==== Excerpted data ====

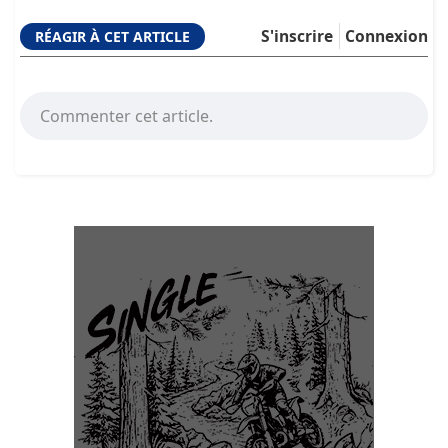
S'inscrire
Connexion
RÉAGIR À CET ARTICLE
Commenter cet article.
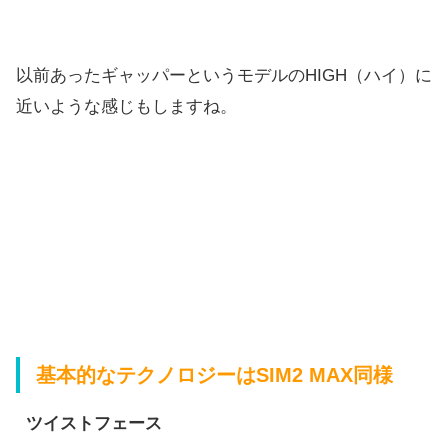
以前あったギャッパーというモデルのHIGH（ハイ）
に
近いような感じもしますね。
基本的なテクノロジーは
SIM2 MAX
同様
ツイストフェース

====

Assignment
If a record contains a picture, drop the picture and repeat the rest exactly.

Solved exercise
S'inscrire
Connexion
RÉAGIR À CET ARTICLE
Commenter cet article.
以前あったギャッパーというモデルのHIGH（ハイ）
に
近いような感じもしますね。
基本的なテクノロジーは
SIM2 MAX
同様
ツイストフェース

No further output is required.